Ten benzoxazole clubbed 2-pyrrolidinones ( 11 - 20 ) as human monoacylglycerol lipase inhibitors were designed on the criteria fulfilling the structural requirements and on the basis of previously reported inhibitors. The designed, synthesized, and characterized compounds ( 11 - 20 ) were screened against monoacylglycerol lipase (MAGL) in order to find potential inhibitors. Compounds 19 (4-NO ₂ derivative) and 20 (4-SO ₂ NH ₂ derivative), with an IC ₅₀ value of 8.4 and 7.6 nM, were found most active, respectively. Both of them showed micromolar potency (IC ₅₀ value above 50 µM) against a close analogue, fatty acid amide hydrolase (FAAH), therefore considered as selective inhibitors of MAGL. Molecular docking studies of compounds 19 and 20 revealed that carbonyl of 2-pyrrolidinone moiety sited at the oxyanion hole of catalytic site of the enzyme stabilized with three hydrogen bonds (~2 Å) with Ala51, Met123, and Ser122, the amino acid residues responsible for the catalytic function of the enzyme. Remarkably, the physiochemical and pharmacokinetic properties of compounds 19 and 20 , computed by QikProp, were found to be in the qualifying range as per the proposed guideline for good orally bioactive CNS drugs.

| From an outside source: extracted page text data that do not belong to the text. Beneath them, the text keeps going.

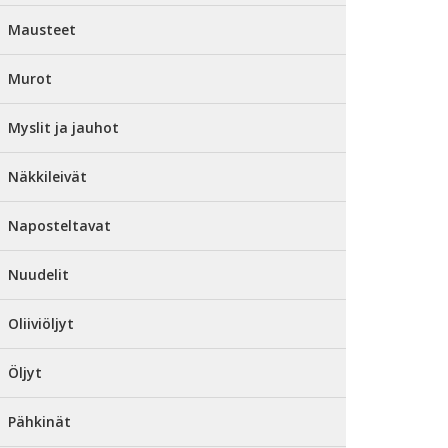
Mausteet
Murot
Myslit ja jauhot
Näkkileivät
Naposteltavat
Nuudelit
Oliiviöljyt
Öljyt
Pähkinät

In formalin-induced nociception test, compound 20 reduced the pain response in acute and late stages in a dose-dependent manner. They significantly demonstrated the reduction in pain response, having better potency than the positive control gabapentin (GBP), at 30 mg/kg dose. Compounds 19 and 20 were submitted to NCI, USA, for anticancer activity screening. Compounds 19 (NSC: 778839) and 20 (NSC: 778842) were found to have good anticancer activity on SNB-75 cell line of CNS cancer, exhibiting 35.49 and 31.88% growth inhibition (% GI), respectively.